Automating Threat Intelligence Prioritization Allows You to Proactively Deploy Appropriate Intelligence to the Right Tools
As a security analyst, you’re probably stuck in the security operations doldrums. You spend 80 percent of your time doing repetitive, administrative tasks and only 20 percent (if you’re lucky!) on investigative, challenging and rewarding work that stops the bad guys and keeps your organization more secure. Security leaders suffer the effects of the security operations doldrums as well. Here’s an all too familiar scenario.
Every day security teams are bombarded with a massive amount of log and event data from each point product within your layers of defense and/or your SIEM. Not to mention the millions of threat-focused data points from commercial sources, open source, industry and existing security vendors that can be used to contextualize and prioritize these alerts. The noise level is deafening. You can’t – nor should you – investigate everything. So, you go with your gut, and pursue what seems high priority. You start the tedious and time-consuming process of manually correlating logs and events to see what is relevant and merits further investigation. Inevitably you uncover conflicting information, and confusion mounts as data and activity is referred to differently by different systems and teams across your security operations. This happens all day, every day.
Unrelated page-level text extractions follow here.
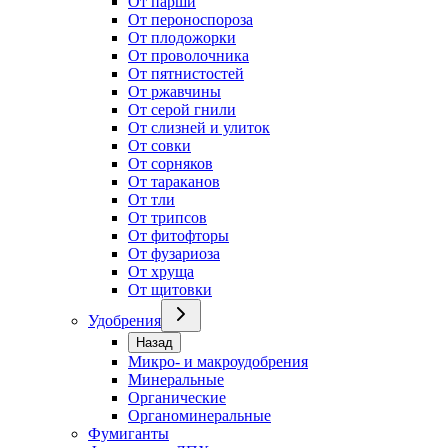
От парши
От пероноспороза
От плодожорки
От проволочника
От пятнистостей
От ржавчины
От серой гнили
От слизней и улиток
От совки
От сорняков
От тараканов
От тли
От трипсов
От фитофторы
От фузариоза
От хруща
От щитовки
Удобрения
Назад
Микро- и макроудобрения
Минеральные
Органические
Органоминеральные
Фумиганты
Security leaders must deal with the fallout. From a security perspective, your teams are bogged down in mundane tasks and reacting to alerts. They don’t have the time to combat real threats and conduct investigations quickly to mitigate risk, or to proactively strengthen defenses. From a human resources perspective, you also feel the pain. The existing cybersecurity talent shortage makes it difficult to hire more people to share the burden and equally difficult to retain the talent you have. As employees become less engaged they are less productive and more likely to leave. Turnover is expensive – costing companies up to 200 percent of an employee’s annual salary. So how do you overcome the security operations doldrums? Flip the equation so security teams spend 80 percent of their time on investigative, challenging and rewarding work and only 20 percent on repetitive, administrative tasks. To do this you need automation.
There’s a lot of talk in the security industry about automation. It helps you get more from the people you have – handling time-intensive manual tasks so they can focus on high-value, analytical activities. But if you automate too late in the security lifecycle your efforts could backfire. You need to introduce automation early, beginning with contextualizing alerts and events for prioritization. And how do you add context? Through threat intelligence, which has become the foundation to the activities your security operations center handles.
By starting with prioritization of threat intelligence to ensure relevance to your company and your environment, you can then understand which alerts are higher in priority than others. Because you need to use multiple sources of threat intelligence, you need a single platform to manage and automate the process. Applying automation to score and prioritize the massive amounts of threat data teams are bombarded with continuously not only eliminates a lot of the manual tasks to determine relevance, it also helps cut down on the noise. Intelligence feed vendors may provide “global” scores but, in fact, these can contribute to the noise since the score is not within the context of your company’s specific environment. Worse yet, when uploaded to your SIEM or sensor grid they can generate more noise in the form of false positives and security operators end up chasing ghosts. By applying automation early, security analysts have the context they need to understand real threats faster and can investigate only the high priority alerts.
Automating threat intelligence prioritization also allows you to proactively deploy the right intelligence to the right tools with greater speed and confidence. You can immediately and automatically update your sensor grid (i.e., firewalls, IPS/IDS, routers, web and email security, endpoint, etc.) and alleviate much of the manual and fragmented effort typically required. Security personnel can stay focused on their priorities instead of having to stop what they are doing to log into each tool to upload, test and deploy the latest intelligence. Depending on the amount of data and your security infrastructure, automation can optimize processes that would otherwise require a small army of full-time security analysts to do manually.
When security teams and automation come together early in the security lifecycle, you’re positioned for success. You spend less time in alert triage and more time using threat intelligence to accelerate security operations. That 20 percent becomes 50, 60 or even 80 percent, allowing you to do more with the talent you have – and do it better and faster. With security effectiveness measured by mean time to detection (MTTD) and mean time to response (MTTR), shedding the security operations doldrums mitigates risk to your organization and your team.